Secara normatif sebenarnya tidak ada ketentuan atau peraturan yang
mengatur mengenai asas hukum, namun demikian kita dapat menemukan dalam
asas-asas hukum hukum umum maupun asas-asas hukum yang khusus. Asas-asas
hukum umum yang dapat ditemukan dalam aspek hukum Pergadaian adalah:
27
a. Asas Keadilan
Asas keadilan merupakan asas hukum yang umum dalam hukum. Asas
ini menekankan pada pendekatan asas persamaan (equality) atau dikatakan
juga asas non diskriminasi dan equity. Dengan demikian idealnya dalam
pelaksanan usaha pergadaian harus memenuhi rasa keadilan dan keadilan ini
diberlakukan secara proposional terhadap para pihak pemangku kepentingan
dalam usaha pergadaian baik pelaku usaha, masyarakat dan Negara. Dan
pengaturan ini menghidari terjadinya diskriminasi terhadap para pelaku usaha
yang ingin mengadakan usaha Pergadaian.
b. Asas Kepastian Hukum
Asas kepastian hukum disini dimaksudkan agar pengaturan mengenai
Pergadaian dalam Rancangan Undang-Undang Pergadaian menciptakan suatu
kejelasan, ketegasan, dan tidak menimbulkan berbagai penafsiran. Sehingga
pengaturan mengenai pergadaian tersebut dapat memberikan kepastian hukum
bagi pelaku usaha maupun masyarakat yang memanfaatkan gadai sebagai salah
satu pilihan dalam hal pembiayaan. Disamping itu kepastian hukum tentunya
adalah perlindungan bagi para pihak yang terlibat dalam aktivitas pergadaian
tersebut.
c. Asas Kemanfaatan
Asas kemanfaatan dalam proses pergadaian harus diperhatikan bahwa
pengaturan pergadaian ini haruslah memberikan manfaat yang nyata terhadap
fenomena-fenomena yang muncul dalam pergadaian. Tentunya manfaatnya
dapat dinikmati oleh masyarakat banyak.
28
d. Asas Kesejahteraan
Manfaat pergadaian adalah sebagai salah satu alternatif dalam
pembiayaan yang diperlukan dalam masyarakat.
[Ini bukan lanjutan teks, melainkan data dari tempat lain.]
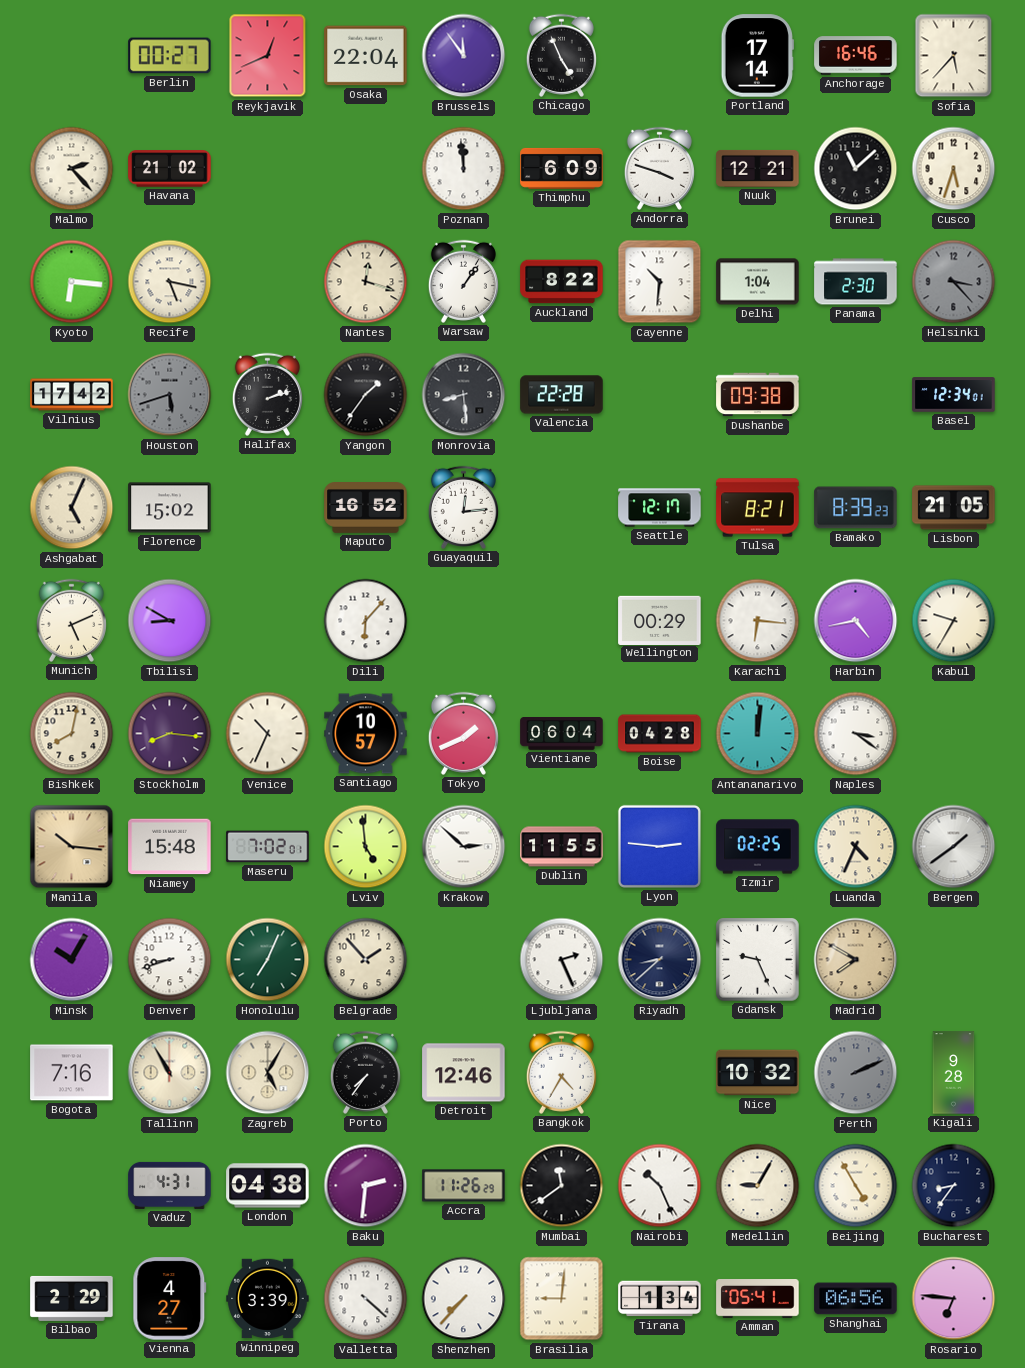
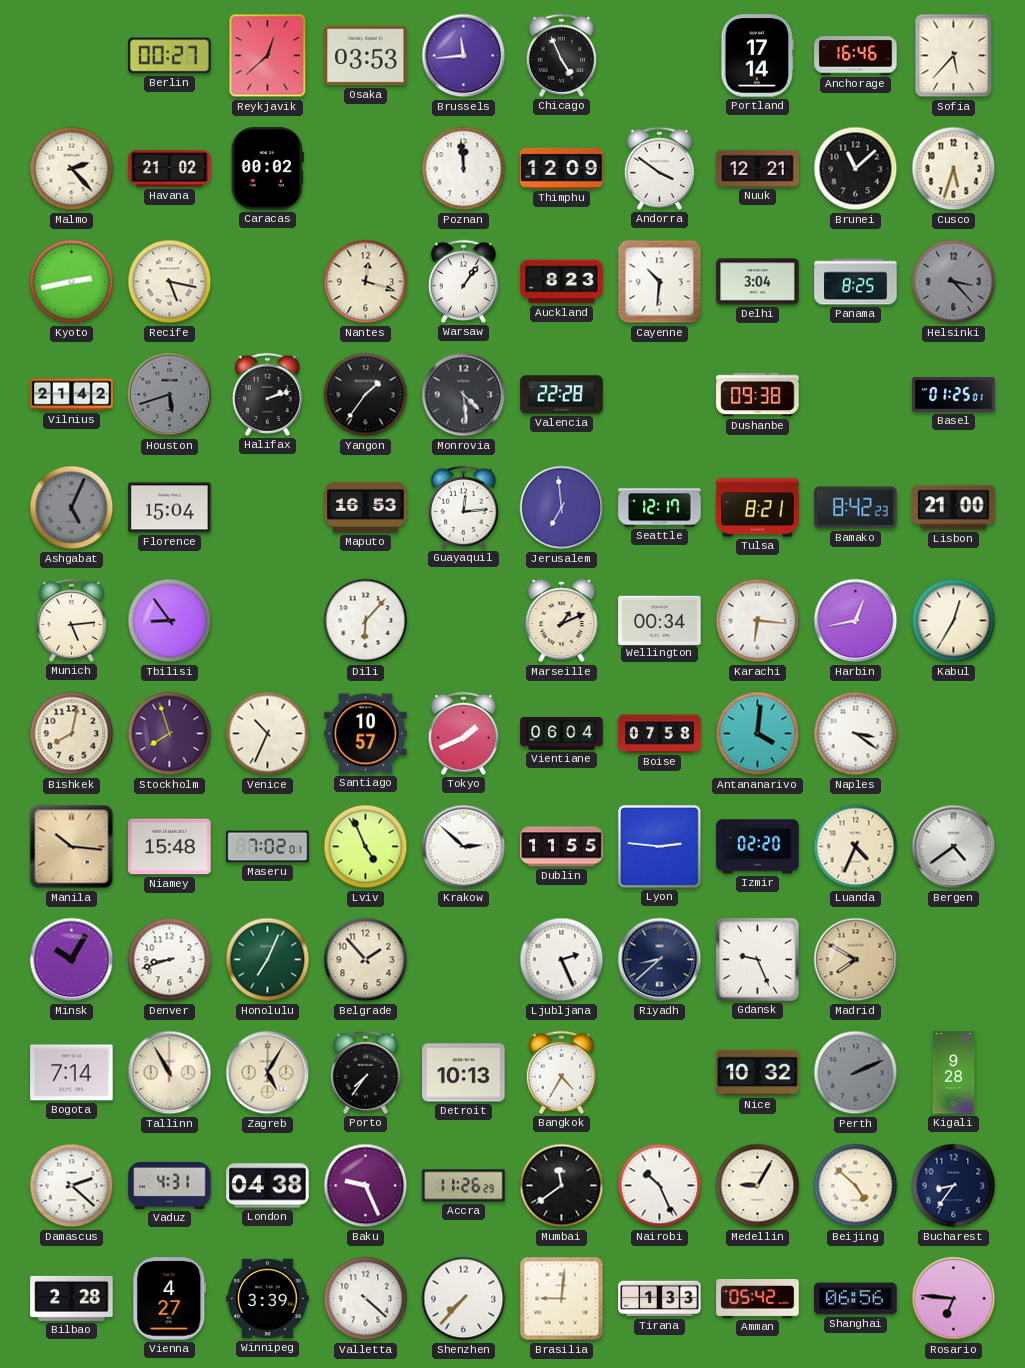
Reykjavik: 12:41 -> 12:38
Osaka: 22:04 -> 03:53
Brussels: 11:54 -> 11:44
Caracas: none -> 00:02
Thimphu: 6:09 -> 12:09
Andorra: 3:48 -> 3:51
Kyoto: 6:16 -> 2:43
Auckland: 8:22 -> 8:23
Delhi: 1:04 -> 3:04
Panama: 2:30 -> 8:25
Vilnius: 17:42 -> 21:42
Monrovia: 8:29 -> 4:29
Basel: 12:34 -> 01:25
Ashgabat dial: cream -> grey
Florence: 15:02 -> 15:04
Maputo: 16:52 -> 16:53
Jerusalem: none -> 6:59
Bamako: 8:39 -> 8:42
Lisbon: 21:05 -> 21:00
Munich: 5:11 -> 5:14
Tbilisi: 8:50 -> 8:54
Marseille: none -> 1:11
Wellington: 00:29 -> 00:34
Harbin: 4:43 -> 12:43
Kabul: 9:35 -> 12:35
Stockholm: 8:16 -> 7:57
Boise: 04:28 -> 07:58
Antananarivo: 12:01 -> 4:01
Lviv: 4:59 -> 4:56
Izmir: 02:25 -> 02:20
Bergen: 1:39 -> 4:39
Bogota: 7:16 -> 7:14
Detroit: 12:46 -> 10:13
Damascus: none -> 2:22
Baku: 2:31 -> 9:26
Beijing: 4:55 -> 4:52
Bilbao: 2:29 -> 2:28
Tirana: 1:34 -> 1:33
Amman: 05:41 -> 05:42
Asas ini menghendaki bahwa
pengaturan mengenai pergadaian seharusnya dapat memberikan kesejahteraan
terhadap masyarakat luas.
e. Asas Good Governance
Asas good governance disini dimaksudkan bahwa dalam melaksanakan
kegiatan pergadaian haruslah berdasarkan suatu tata kelola organisasi yang
baik. Apalagi semangat yang dibangun adalah membuka kesempatan yang
seluas-luasnya pada masyarakat apabila memenuhi syarat dapat membuka
Pergadaian sendiri. Sehingga suatu tata kelola yang baik dan adanya standar
dalam pelaksanaan kegiatan usaha pergadaian menjadi mutlak perlu. Tujuan
akhirnya tentunya adalah memberikan pelayanan yang baik kepada masyarakat
pengguna Pergadaian dan menjamin adanya standar pelayanan dan keamanan
dalam pergadaian.
f. Asas Efisiensi dan efektifitas.
Pelaksanaan dari pergadaian haruslah dilaksanakan secara efisien dalam
artian apabila melihat kembali semangat yang dibangun dalam kegiatan usaha
Pergadaian disamping ditekankan pada aspek bisnis juga aspek sosial,
pergadaian idealnya dilaksanakan secara cepat, aman dan murah. Pengertian
Efisiensi adalah suatu ukuran yang menunjukkan seberapa maksimal
penggunaan sumber-sumber daya yang ada (sumber daya manusia (SDM) dan
modal kerja) dalam proses untuk menghasilkan output. Efisiensi juga
29
merupakan karakteristik proses untuk mengukur actual performance dari
sumber daya relatif terhadap standar yang ditetapkan.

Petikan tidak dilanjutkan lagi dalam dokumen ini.